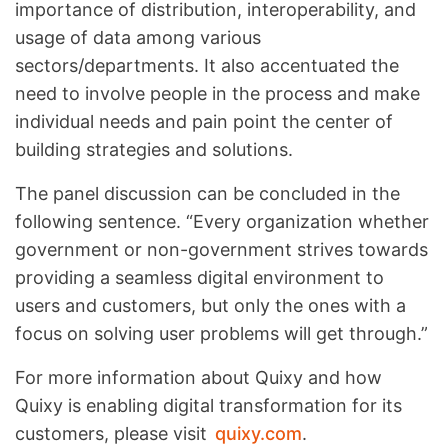
importance of distribution, interoperability, and
usage of data among various
sectors/departments. It also accentuated the
need to involve people in the process and make
individual needs and pain point the center of
building strategies and solutions.
The panel discussion can be concluded in the
following sentence. “Every organization whether
government or non-government strives towards
providing a seamless digital environment to
users and customers, but only the ones with a
focus on solving user problems will get through.”
For more information about Quixy and how
Quixy is enabling digital transformation for its
customers, please visit
quixy.com
.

____

ASSIGNED TASK. Which lines run from the one containing "need to involve" to the end of the data? Output them exactly, with nothing added.

RESULT.
need to involve people in the process and make
individual needs and pain point the center of
building strategies and solutions.
The panel discussion can be concluded in the
following sentence. “Every organization whether
government or non-government strives towards
providing a seamless digital environment to
users and customers, but only the ones with a
focus on solving user problems will get through.”
For more information about Quixy and how
Quixy is enabling digital transformation for its
customers, please visit
quixy.com
.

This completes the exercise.